Leggevo un documento scritto da Christopher Balding e Joe Wu in cui si parla di una macchina per preparare il caffè che è connessa ad Internet e che invia informazioni più o meno sensibili in Cina.
Il documento originale lo potete trovare a questo indirizzo nel caso vi interessi: Chinese Data Collection on Internet of Things Connected Devices: The Case of Smart Coffee Machines
Il documento è interessante ma, secondo la mia opinione non rivela nulla di particolarmente nuovo.
Partiamo dall’assunto che nelle nostre case ci sono una enorme quantità di oggetti che sono, in qualche modo, connessi ad Internet. Alcuni lo sono direttamente, altri lo sono per mezzo di applicazioni satelliti che vivono sui nostri smartphone.

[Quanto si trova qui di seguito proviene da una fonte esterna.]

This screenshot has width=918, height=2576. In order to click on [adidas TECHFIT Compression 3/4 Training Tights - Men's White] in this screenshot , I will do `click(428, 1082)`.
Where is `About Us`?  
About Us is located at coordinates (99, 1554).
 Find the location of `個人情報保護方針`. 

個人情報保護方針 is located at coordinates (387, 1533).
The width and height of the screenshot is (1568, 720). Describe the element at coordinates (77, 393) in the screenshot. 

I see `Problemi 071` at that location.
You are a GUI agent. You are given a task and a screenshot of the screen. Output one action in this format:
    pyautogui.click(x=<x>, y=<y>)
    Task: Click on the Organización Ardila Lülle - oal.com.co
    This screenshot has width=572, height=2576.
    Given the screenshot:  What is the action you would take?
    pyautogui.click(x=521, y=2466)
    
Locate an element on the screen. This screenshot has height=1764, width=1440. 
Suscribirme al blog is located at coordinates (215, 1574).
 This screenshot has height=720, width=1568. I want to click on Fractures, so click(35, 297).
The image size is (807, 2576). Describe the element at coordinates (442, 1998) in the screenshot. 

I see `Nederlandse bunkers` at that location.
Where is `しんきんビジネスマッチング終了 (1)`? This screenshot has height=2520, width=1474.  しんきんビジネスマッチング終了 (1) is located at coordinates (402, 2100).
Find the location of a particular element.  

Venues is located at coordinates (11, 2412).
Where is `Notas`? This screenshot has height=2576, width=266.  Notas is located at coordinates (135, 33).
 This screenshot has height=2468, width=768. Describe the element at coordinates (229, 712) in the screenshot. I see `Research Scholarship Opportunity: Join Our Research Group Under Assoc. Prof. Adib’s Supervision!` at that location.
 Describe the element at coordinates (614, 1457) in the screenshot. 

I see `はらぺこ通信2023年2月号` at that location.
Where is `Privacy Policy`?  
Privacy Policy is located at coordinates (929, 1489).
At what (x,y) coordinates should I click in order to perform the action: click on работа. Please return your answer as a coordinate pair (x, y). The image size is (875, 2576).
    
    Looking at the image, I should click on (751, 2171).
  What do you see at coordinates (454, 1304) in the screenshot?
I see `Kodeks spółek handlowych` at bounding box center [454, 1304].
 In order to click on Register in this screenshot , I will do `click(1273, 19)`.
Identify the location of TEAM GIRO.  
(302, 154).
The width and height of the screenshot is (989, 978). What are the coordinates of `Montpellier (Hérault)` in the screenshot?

E’ la tanto discussa Internet delle Cose, che di per sé rimane una figata pazzesca ma, troppo spesso, realizzata in stile armata Brancaleone.
E’ ben evidente che qualsiasi oggetto che è connesso ad Internet scambia dei dati con un’altra entità. Su questo non ci piove e, di fatto, gli oggetti non potrebbero funzionare se così non fosse. Gli altoparlanti Sonos che stanno in tutte le mie stanze non potrebbero riprodurre la musica di Spotify se non si collegassero ad Internet.
Qui, così come descritto nel documento di Balding e Wu, ma anche da tanti altri, cominciano i problemi.
In primo luogo non siamo certissimi di quali informazioni vengono scambiate con i sistemi remoti. Nel caso della macchina del caffè insieme a dati meno sensibili come la quantità di latte che vuoi nel caffè vengono scambiate informazioni sui metodi di pagamento e sulla posizione della macchina del caffè. Dati, questi, decisamente sensibili.
Nel caso specifico i due ricercatori sono venuti in possesso di una copia del database su cui questi dati sono stati salvati e quindi possono parlarne a ragion veduta.
Il problema si pone comunque per qualsiasi oggetto che sia connesso ad Internet. Siamo davvero tutti a conoscenza della quantità e della qualità dei dati che vengono trasmessi e, molto probabilmente, immagazzinati in sistemi remoti?
Quanta consapevolezza abbiamo riguardo questo argomento. In generale piuttosto poca e questo è un problema.
Potremmo dire che abbiamo il GDPR che dovrebbe, in qualche modo, difenderci. Nel caso della macchina del caffè il produttore non sembra farci molto caso.
Il problema secondario è la sicurezza dei sistemi che ci mettiamo in casa. Essendo per la maggior parte prodotti consumer, devono costare poco. Se devono costare poco lo sforzo che posso spendere per renderli sicuri dal punto di vista informatico è modesto. Se lo sforzo è modesto uno bravo riesce a manometterli con un ragionevole sforzo e quantità di tempo.
Questo credo sia un altro dei problemi fondamentali. Vale per tutti, anche i nome più blasonati. Tempo fa avevo un router WiFi/UMTS. Per giocare ho provato a tentare di manometterlo un pochino dato che se ne stava nel cassetto a fare nulla. Non parlo del brand perché non è necessario. Long story short: scarico la configurazione del router in un file JSON, vedo una voce “telnet: false”, cambio la voce in “telnet: true”, mi collego al router con l’account root, mi viene chiesta la password, premo invio e mi ritrovo con un bel prompt di shell con i privilegi di root.
Quindi il problema è molto più vasto di quello evidenziato nel documento di cui ho parlato poco sopra.